Over at Evangelical Textual Criticism, Tommy Wasserman has a tribute to Swedish scholar Birger Gerhardsson.
In my view, Gerhardsson is the grandfather of a lot of what goes on in studies in oral traditional and orality of the Gospels. The impact of his 1961 thesis Memory and Manuscript is still felt and being fleshed out. He challenged the form critics on several fronts and I think, in course of time, he has won the argument Jacob Neusner’s foreword to the 1998 edition of the book is a MUST READ for anyone involved in Gospel scholarship, since Neusner repents of his earlier criticism of Gerhardsson. Everyone criticized Gerhardsson for reading post-135 CE rabbinic practices back into the New Testament, however, I think it is fair to say that the rabbis did not invent the use of memory in education and it was a standard feature in ancient pedagogy (see my earlier post on Libanius and memorization in Hellenistic education). No less an authority than Gerd Theissen said: “Despite reservations concerning a direct transfer of rabbinic techniques of transmission to early Christianity, we must recognize that we have here a historical analogy to the process of tradition in Christianity’s earliest phase.”[1]

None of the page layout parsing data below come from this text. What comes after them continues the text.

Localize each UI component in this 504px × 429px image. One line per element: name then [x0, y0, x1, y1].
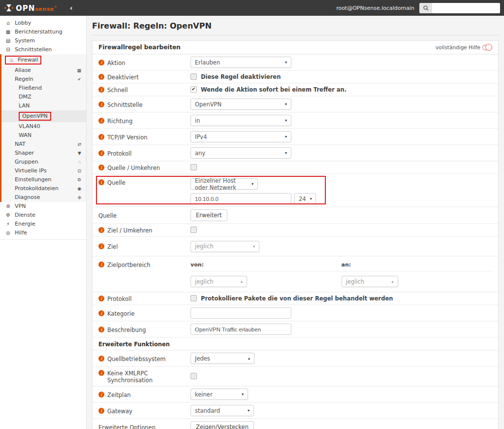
- form-row-quellbetriebssystem: iQuellbetriebssystem Jedes▴: [93, 351, 498, 367]
- quelle-type-select[interactable]: Einzelner Host oder Netzwerk▾: [190, 178, 258, 190]
- sidebar-item-label: Shaper: [15, 150, 34, 156]
- port-to-select[interactable]: jeglich▴: [342, 276, 398, 287]
- schnell-checkbox[interactable]: [190, 86, 197, 93]
- richtung-select[interactable]: in▾: [190, 115, 291, 126]
- info-icon[interactable]: i: [98, 101, 104, 107]
- search-input[interactable]: [432, 3, 500, 13]
- tcpip-version-select[interactable]: IPv4▾: [190, 131, 291, 142]
- info-icon[interactable]: i: [98, 74, 104, 80]
- sidebar-item-berichterstattung[interactable]: ▦Berichterstattung: [0, 28, 86, 36]
- quelle-address-input[interactable]: [190, 193, 291, 204]
- sidebar-collapse-icon[interactable]: ‹: [70, 4, 73, 12]
- gateway-value: standard: [195, 407, 220, 414]
- sidebar-item-label: Berichterstattung: [15, 29, 63, 35]
- zeitplan-select[interactable]: keiner▾: [190, 389, 248, 400]
- ziel-umkehren-checkbox[interactable]: [190, 227, 197, 233]
- zeigen-verstecken-button[interactable]: Zeigen/Verstecken: [190, 421, 254, 429]
- info-icon[interactable]: i: [98, 392, 104, 397]
- sidebar-item-firewall[interactable]: ♨Firewall: [1, 54, 86, 66]
- sidebar-item-regeln[interactable]: Regeln✔: [1, 75, 86, 84]
- schnittstelle-select[interactable]: OpenVPN▾: [190, 99, 291, 110]
- sidebar-item-lan[interactable]: LAN: [1, 101, 86, 110]
- quelle-type-value: Einzelner Host oder Netzwerk: [195, 177, 248, 191]
- info-icon[interactable]: i: [98, 262, 104, 267]
- lobby-icon: ⌂: [5, 20, 11, 26]
- field-label: TCP/IP Version: [107, 134, 147, 141]
- sidebar-item-openvpn[interactable]: OpenVPN: [1, 110, 86, 122]
- info-icon[interactable]: i: [98, 118, 104, 124]
- xmlrpc-checkbox[interactable]: [190, 373, 197, 379]
- sidebar-item-shaper[interactable]: Shaper▼: [1, 149, 86, 158]
- info-icon[interactable]: i: [98, 150, 104, 156]
- chevron-down-icon: ▾: [242, 392, 244, 396]
- full-help-label: vollständige Hilfe: [436, 44, 480, 50]
- beschreibung-input[interactable]: [190, 324, 291, 335]
- eye-icon: ◉: [77, 186, 81, 192]
- info-icon[interactable]: i: [98, 134, 104, 140]
- info-icon[interactable]: i: [98, 327, 104, 332]
- gateway-select[interactable]: standard▾: [190, 405, 254, 416]
- protokoll-select[interactable]: any▾: [190, 147, 291, 159]
- field-label: Deaktiviert: [107, 74, 139, 81]
- sidebar-item-nat[interactable]: NAT⇄: [1, 140, 86, 149]
- info-icon[interactable]: i: [98, 356, 104, 362]
- form-row-protokoll-log: iProtokoll Protokolliere Pakete die von …: [93, 293, 498, 305]
- sidebar-firewall-section: ♨Firewall Aliase▦ Regeln✔ Fließend DMZ L…: [0, 54, 86, 202]
- sidebar-item-schnittstellen[interactable]: ⊟Schnittstellen: [0, 45, 86, 54]
- protokoll-log-checkbox[interactable]: [190, 295, 197, 301]
- sidebar-item-label: Gruppen: [15, 159, 38, 165]
- firewall-icon: ♨: [8, 57, 15, 63]
- sidebar-item-vlan40[interactable]: VLAN40: [1, 122, 86, 131]
- sidebar-item-dienste[interactable]: ⚙Dienste: [0, 211, 86, 220]
- sidebar-item-dmz[interactable]: DMZ: [1, 93, 86, 101]
- deaktiviert-checkbox[interactable]: [190, 73, 197, 80]
- field-label: Beschreibung: [107, 327, 146, 333]
- info-icon[interactable]: i: [98, 310, 104, 316]
- quelle-umkehren-checkbox[interactable]: [190, 164, 197, 170]
- info-icon[interactable]: i: [98, 60, 104, 66]
- opnsense-logo[interactable]: OPNsense®: [4, 3, 57, 13]
- info-icon[interactable]: i: [98, 179, 104, 185]
- info-icon[interactable]: i: [98, 165, 104, 170]
- sidebar-item-virtuelle-ips[interactable]: Virtuelle IPs⊡: [1, 166, 86, 175]
- sidebar-item-wan[interactable]: WAN: [1, 131, 86, 140]
- main-content: Firewall: Regeln: OpenVPN Firewallregel …: [87, 16, 504, 429]
- sidebar-item-lobby[interactable]: ⌂Lobby: [0, 19, 86, 28]
- sidebar-item-diagnose[interactable]: Diagnose⊕: [1, 193, 86, 202]
- info-icon[interactable]: i: [98, 87, 104, 93]
- sidebar-item-label: Schnittstellen: [15, 47, 52, 53]
- field-label: Kategorie: [107, 310, 134, 317]
- full-help-toggle[interactable]: vollständige Hilfe: [436, 44, 492, 50]
- sidebar-item-vpn[interactable]: ⊛VPN: [0, 202, 86, 211]
- logged-in-user: root@OPNsense.localdomain: [336, 5, 414, 11]
- filter-icon: ▼: [78, 150, 81, 156]
- sidebar-item-energie[interactable]: ⚡Energie: [0, 220, 86, 229]
- info-icon[interactable]: i: [98, 296, 104, 301]
- form-row-xmlrpc: iKeine XMLRPC Synchronisation: [93, 367, 498, 387]
- field-label: Gateway: [107, 408, 132, 415]
- checkbox-label: Wende die Aktion sofort bei einem Treffe…: [201, 86, 346, 93]
- kategorie-input[interactable]: [190, 307, 291, 319]
- quelle-mask-select[interactable]: 24▾: [294, 193, 316, 204]
- sidebar-item-aliase[interactable]: Aliase▦: [1, 66, 86, 75]
- sidebar-item-protokolldateien[interactable]: Protokolldateien◉: [1, 184, 86, 193]
- aktion-select[interactable]: Erlauben▾: [190, 57, 291, 68]
- brand-suffix: sense: [35, 6, 54, 12]
- chevron-down-icon: ▾: [248, 408, 250, 413]
- info-icon[interactable]: i: [98, 408, 104, 414]
- sidebar-item-einstellungen[interactable]: Einstellungen⚙: [1, 175, 86, 184]
- port-from-select[interactable]: jeglich▴: [190, 276, 247, 287]
- info-icon[interactable]: i: [98, 370, 104, 376]
- ziel-select-value: jeglich: [195, 243, 214, 250]
- erweitert-button[interactable]: Erweitert: [190, 209, 227, 221]
- info-icon[interactable]: i: [98, 227, 104, 233]
- sidebar-item-fliessend[interactable]: Fließend: [1, 84, 86, 93]
- sidebar-item-system[interactable]: ▤System: [0, 36, 86, 45]
- quellbetriebssystem-select[interactable]: Jedes▴: [190, 353, 254, 364]
- info-icon[interactable]: i: [98, 243, 104, 249]
- sidebar-item-hilfe[interactable]: ◎Hilfe: [0, 229, 86, 237]
- field-label: Quelle: [98, 212, 117, 219]
- ziel-select[interactable]: jeglich▾: [190, 241, 259, 252]
- form-row-tcpip-version: iTCP/IP Version IPv4▾: [93, 129, 498, 145]
- sidebar-item-gruppen[interactable]: Gruppen∴: [1, 158, 86, 166]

[1] Gerd Theissen, The Gospels in Context: Social and Political History in the Synoptic Tradition (trans. Linda M. Maloney; Minneapolis: Fortress, 1991), 3 n 3. Cf. Alexander (“Orality in Pharisaic-Rabbinic Judaism at the Turn of the Eras,” 184): “Rabbinic models may be particularly relevant to elucidating how the early Christian groups elaborated and passed on their traditions. Comparison of the later rabbinic schools with the New Testament is, perhaps, all the more plausible because … rabbinic schools are not, broadly speaking, a distinctively rabbinic institution: they are an example of a cultural phenomenon widespread through the whole of the Middle East and the Mediterranean, a phenomenon established well before the rise of Christianity.” Kelber (“Work of Birger Gerhardsson,” 177) says that Gerhardsson “advanced an explanatory model that was suited to demonstrate the historical concreteness of the traditioning processes and the actual techniques that were operative in the transmission and reception of the tradition.”